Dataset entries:
*** Begin section ***

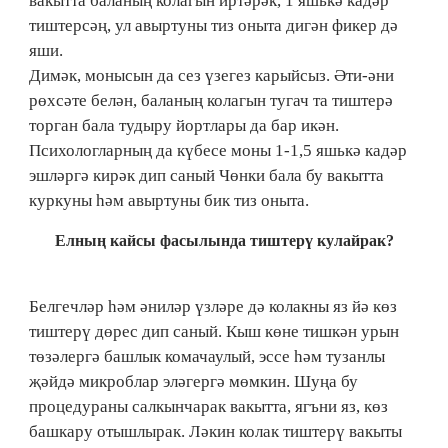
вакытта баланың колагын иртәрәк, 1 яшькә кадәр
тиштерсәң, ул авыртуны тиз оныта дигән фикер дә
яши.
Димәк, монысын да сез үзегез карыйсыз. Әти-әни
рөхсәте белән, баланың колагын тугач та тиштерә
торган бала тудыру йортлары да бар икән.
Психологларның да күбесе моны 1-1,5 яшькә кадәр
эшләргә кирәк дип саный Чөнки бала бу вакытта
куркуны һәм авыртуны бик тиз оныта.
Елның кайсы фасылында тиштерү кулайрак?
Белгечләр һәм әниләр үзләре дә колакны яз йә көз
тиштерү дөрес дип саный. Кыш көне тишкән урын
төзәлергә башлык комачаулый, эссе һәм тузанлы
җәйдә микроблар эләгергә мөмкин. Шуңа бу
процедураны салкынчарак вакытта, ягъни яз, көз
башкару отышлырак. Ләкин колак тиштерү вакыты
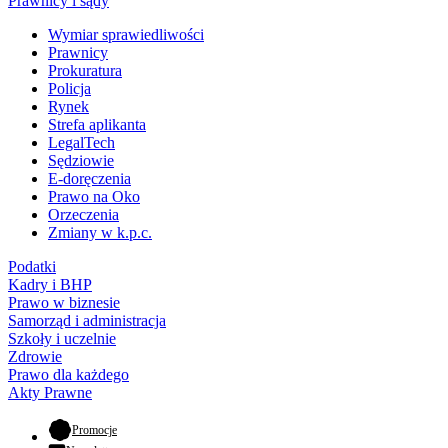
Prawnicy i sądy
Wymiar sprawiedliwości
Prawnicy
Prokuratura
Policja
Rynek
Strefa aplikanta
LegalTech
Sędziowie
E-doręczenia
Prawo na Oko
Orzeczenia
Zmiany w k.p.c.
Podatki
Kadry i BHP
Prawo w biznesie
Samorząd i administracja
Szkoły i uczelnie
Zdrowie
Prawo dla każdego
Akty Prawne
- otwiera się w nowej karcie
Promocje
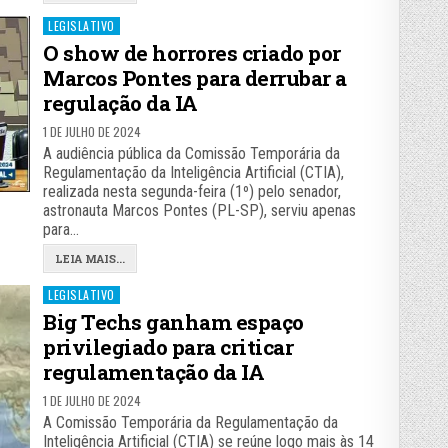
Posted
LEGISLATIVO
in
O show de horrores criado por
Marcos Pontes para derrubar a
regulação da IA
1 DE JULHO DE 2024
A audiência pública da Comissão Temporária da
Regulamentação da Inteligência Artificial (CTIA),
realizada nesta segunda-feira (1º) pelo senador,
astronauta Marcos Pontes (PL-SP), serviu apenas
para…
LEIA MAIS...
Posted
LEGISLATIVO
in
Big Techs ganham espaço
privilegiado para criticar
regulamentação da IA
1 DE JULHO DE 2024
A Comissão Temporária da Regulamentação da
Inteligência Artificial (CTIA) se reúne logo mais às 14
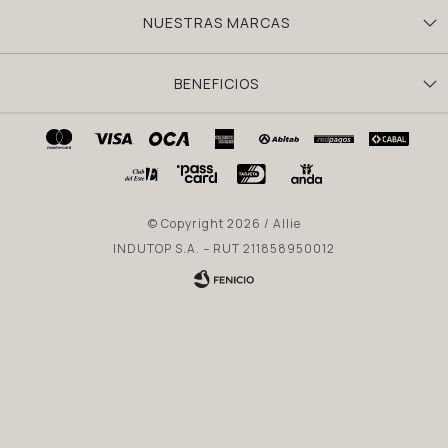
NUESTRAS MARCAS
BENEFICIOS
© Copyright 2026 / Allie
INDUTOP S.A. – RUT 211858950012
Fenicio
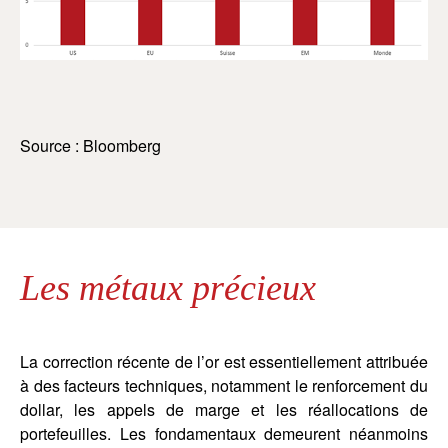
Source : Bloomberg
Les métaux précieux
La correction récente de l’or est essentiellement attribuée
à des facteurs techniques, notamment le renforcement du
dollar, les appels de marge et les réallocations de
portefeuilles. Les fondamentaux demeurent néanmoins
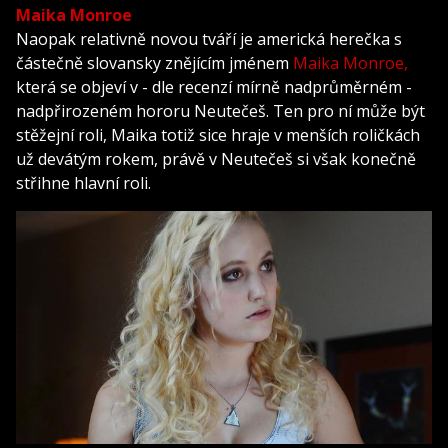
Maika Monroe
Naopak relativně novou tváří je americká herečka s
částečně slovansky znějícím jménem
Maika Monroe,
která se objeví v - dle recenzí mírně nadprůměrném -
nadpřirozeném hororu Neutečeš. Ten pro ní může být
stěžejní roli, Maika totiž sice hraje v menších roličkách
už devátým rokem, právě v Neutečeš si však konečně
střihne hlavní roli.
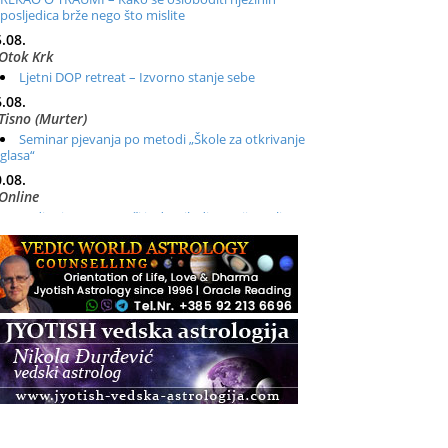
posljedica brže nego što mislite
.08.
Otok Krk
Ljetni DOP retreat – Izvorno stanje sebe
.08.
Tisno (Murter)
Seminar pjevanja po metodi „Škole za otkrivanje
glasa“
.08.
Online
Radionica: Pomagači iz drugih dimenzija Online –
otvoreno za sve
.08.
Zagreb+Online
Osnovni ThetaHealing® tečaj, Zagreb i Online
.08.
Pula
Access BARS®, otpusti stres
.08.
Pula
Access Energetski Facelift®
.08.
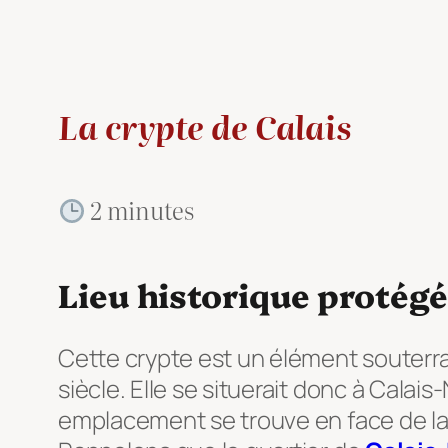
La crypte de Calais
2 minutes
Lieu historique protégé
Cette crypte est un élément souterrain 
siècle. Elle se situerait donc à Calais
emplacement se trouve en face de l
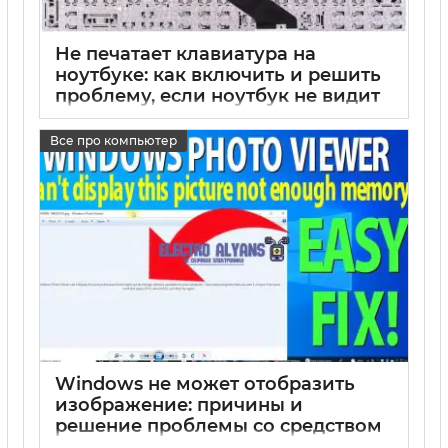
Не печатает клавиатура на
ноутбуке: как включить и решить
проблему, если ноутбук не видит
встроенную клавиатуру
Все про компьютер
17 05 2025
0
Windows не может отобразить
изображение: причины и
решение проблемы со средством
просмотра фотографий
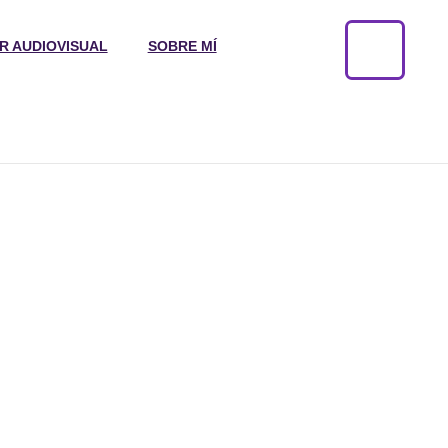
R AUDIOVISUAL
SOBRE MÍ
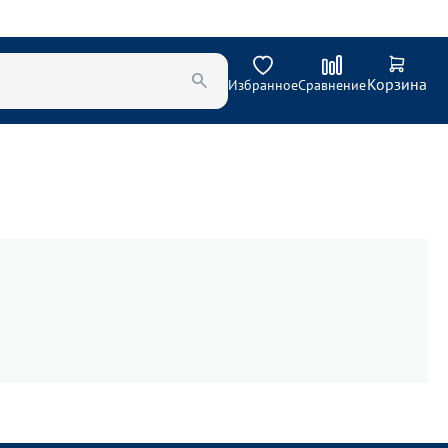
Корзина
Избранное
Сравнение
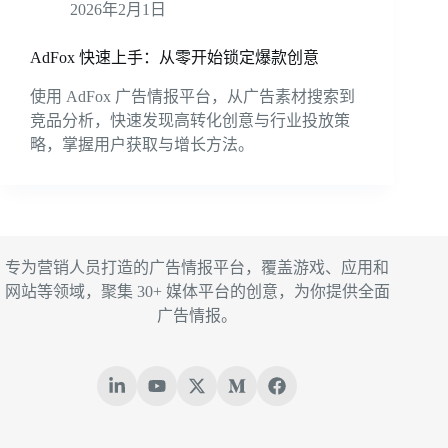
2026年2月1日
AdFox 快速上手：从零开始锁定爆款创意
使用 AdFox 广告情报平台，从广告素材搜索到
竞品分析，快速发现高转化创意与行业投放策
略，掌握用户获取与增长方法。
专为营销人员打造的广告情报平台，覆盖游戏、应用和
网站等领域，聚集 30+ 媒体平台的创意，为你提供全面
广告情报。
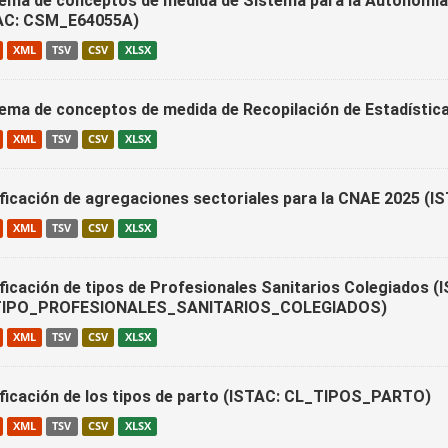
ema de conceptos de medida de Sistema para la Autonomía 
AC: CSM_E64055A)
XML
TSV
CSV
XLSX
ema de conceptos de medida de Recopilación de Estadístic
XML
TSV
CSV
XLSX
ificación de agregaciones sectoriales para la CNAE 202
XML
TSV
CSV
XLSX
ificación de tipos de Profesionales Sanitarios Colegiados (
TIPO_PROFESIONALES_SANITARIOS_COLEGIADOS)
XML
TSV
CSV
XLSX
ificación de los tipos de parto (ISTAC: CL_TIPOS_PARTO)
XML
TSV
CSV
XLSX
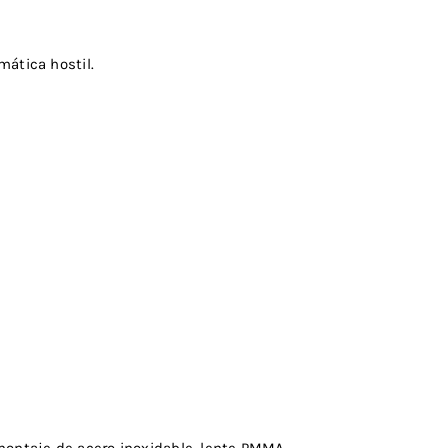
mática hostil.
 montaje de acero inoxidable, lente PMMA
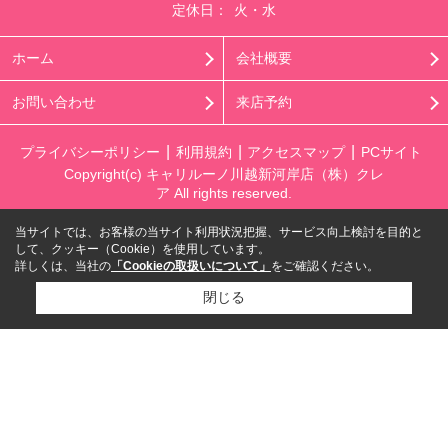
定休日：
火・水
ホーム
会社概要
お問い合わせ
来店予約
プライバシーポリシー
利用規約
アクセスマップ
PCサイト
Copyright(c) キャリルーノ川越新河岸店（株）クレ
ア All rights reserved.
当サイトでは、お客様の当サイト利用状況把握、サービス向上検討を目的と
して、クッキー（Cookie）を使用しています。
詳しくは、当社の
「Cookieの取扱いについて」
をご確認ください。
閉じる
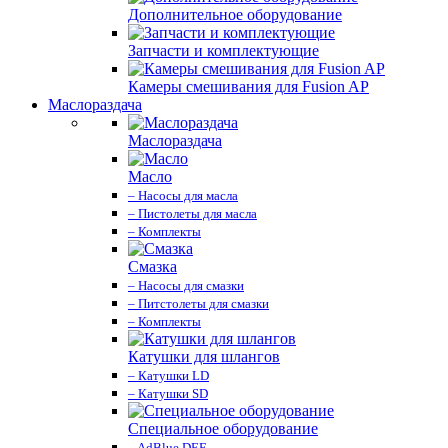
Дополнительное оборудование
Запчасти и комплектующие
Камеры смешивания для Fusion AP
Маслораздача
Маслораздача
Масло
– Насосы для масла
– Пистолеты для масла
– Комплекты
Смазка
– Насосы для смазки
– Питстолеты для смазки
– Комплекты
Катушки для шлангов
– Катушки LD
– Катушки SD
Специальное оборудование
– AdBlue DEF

*** End section ***

WHAT THE TASK ASKS: Each record above needs to be copied exactly, with images left out.

RESPONSE AREA:
вакытта баланың колагын иртәрәк, 1 яшькә кадәр
тиштерсәң, ул авыртуны тиз оныта дигән фикер дә
яши.
Димәк, монысын да сез үзегез карыйсыз. Әти-әни
рөхсәте белән, баланың колагын тугач та тиштерә
торган бала тудыру йортлары да бар икән.
Психологларның да күбесе моны 1-1,5 яшькә кадәр
эшләргә кирәк дип саный Чөнки бала бу вакытта
куркуны һәм авыртуны бик тиз оныта.
Елның кайсы фасылында тиштерү кулайрак?
Белгечләр һәм әниләр үзләре дә колакны яз йә көз
тиштерү дөрес дип саный. Кыш көне тишкән урын
төзәлергә башлык комачаулый, эссе һәм тузанлы
җәйдә микроблар эләгергә мөмкин. Шуңа бу
процедураны салкынчарак вакытта, ягъни яз, көз
башкару отышлырак. Ләкин колак тиштерү вакыты
Prawnicy i sądy
Wymiar sprawiedliwości
Prawnicy
Prokuratura
Policja
Rynek
Strefa aplikanta
LegalTech
Sędziowie
E-doręczenia
Prawo na Oko
Orzeczenia
Zmiany w k.p.c.
Podatki
Kadry i BHP
Prawo w biznesie
Samorząd i administracja
Szkoły i uczelnie
Zdrowie
Prawo dla każdego
Akty Prawne
- otwiera się w nowej karcie
Promocje
Posted
LEGISLATIVO
in
O show de horrores criado por
Marcos Pontes para derrubar a
regulação da IA
1 DE JULHO DE 2024
A audiência pública da Comissão Temporária da
Regulamentação da Inteligência Artificial (CTIA),
realizada nesta segunda-feira (1º) pelo senador,
astronauta Marcos Pontes (PL-SP), serviu apenas
para…
LEIA MAIS...
Posted
LEGISLATIVO
in
Big Techs ganham espaço
privilegiado para criticar
regulamentação da IA
1 DE JULHO DE 2024
A Comissão Temporária da Regulamentação da
Inteligência Artificial (CTIA) se reúne logo mais às 14
NUESTRAS MARCAS
BENEFICIOS
© Copyright 2026 / Allie
INDUTOP S.A. – RUT 211858950012
Fenicio
Source : Bloomberg
Les métaux précieux
La correction récente de l’or est essentiellement attribuée
à des facteurs techniques, notamment le renforcement du
dollar, les appels de marge et les réallocations de
portefeuilles. Les fondamentaux demeurent néanmoins
Maika Monroe
Naopak relativně novou tváří je americká herečka s
částečně slovansky znějícím jménem
Maika Monroe,
která se objeví v - dle recenzí mírně nadprůměrném -
nadpřirozeném hororu Neutečeš. Ten pro ní může být
stěžejní roli, Maika totiž sice hraje v menších roličkách
už devátým rokem, právě v Neutečeš si však konečně
střihne hlavní roli.
posljedica brže nego što mislite
.08.
Otok Krk
Ljetni DOP retreat – Izvorno stanje sebe
.08.
Tisno (Murter)
Seminar pjevanja po metodi „Škole za otkrivanje
glasa“
.08.
Online
Radionica: Pomagači iz drugih dimenzija Online –
otvoreno za sve
.08.
Zagreb+Online
Osnovni ThetaHealing® tečaj, Zagreb i Online
.08.
Pula
Access BARS®, otpusti stres
.08.
Pula
Access Energetski Facelift®
.08.
La crypte de Calais
2 minutes
Lieu historique protégé
Cette crypte est un élément souterrain 
siècle. Elle se situerait donc à Calais
emplacement se trouve en face de l
Не печатает клавиатура на
ноутбуке: как включить и решить
проблему, если ноутбук не видит
встроенную клавиатуру
Все про компьютер
17 05 2025
0
Windows не может отобразить
изображение: причины и
решение проблемы со средством
просмотра фотографий
R AUDIOVISUAL
SOBRE MÍ
Корзина
Избранное
Сравнение
2026年2月1日
AdFox 快速上手：从零开始锁定爆款创意
使用 AdFox 广告情报平台，从广告素材搜索到
竞品分析，快速发现高转化创意与行业投放策
略，掌握用户获取与增长方法。
专为营销人员打造的广告情报平台，覆盖游戏、应用和
网站等领域，聚集 30+ 媒体平台的创意，为你提供全面
广告情报。
ema de conceptos de medida de Sistema para la Autonomía 
AC: CSM_E64055A)
XML
TSV
CSV
XLSX
ema de conceptos de medida de Recopilación de Estadístic
XML
TSV
CSV
XLSX
ificación de agregaciones sectoriales para la CNAE 202
XML
TSV
CSV
XLSX
ificación de tipos de Profesionales Sanitarios Colegiados (
TIPO_PROFESIONALES_SANITARIOS_COLEGIADOS)
XML
TSV
CSV
XLSX
ificación de los tipos de parto (ISTAC: CL_TIPOS_PARTO)
XML
TSV
CSV
XLSX
mática hostil.
 montaje de acero inoxidable, lente PMMA
定休日：
火・水
ホーム
会社概要
お問い合わせ
来店予約
プライバシーポリシー
利用規約
アクセスマップ
PCサイト
Copyright(c) キャリルーノ川越新河岸店（株）クレ
ア All rights reserved.
当サイトでは、お客様の当サイト利用状況把握、サービス向上検討を目的と
して、クッキー（Cookie）を使用しています。
詳しくは、当社の
「Cookieの取扱いについて」
をご確認ください。
閉じる
Дополнительное оборудование
Запчасти и комплектующие
Камеры смешивания для Fusion AP
Маслораздача
Маслораздача
Масло
– Насосы для масла
– Пистолеты для масла
– Комплекты
Смазка
– Насосы для смазки
– Питстолеты для смазки
– Комплекты
Катушки для шлангов
– Катушки LD
– Катушки SD
Специальное оборудование
– AdBlue DEF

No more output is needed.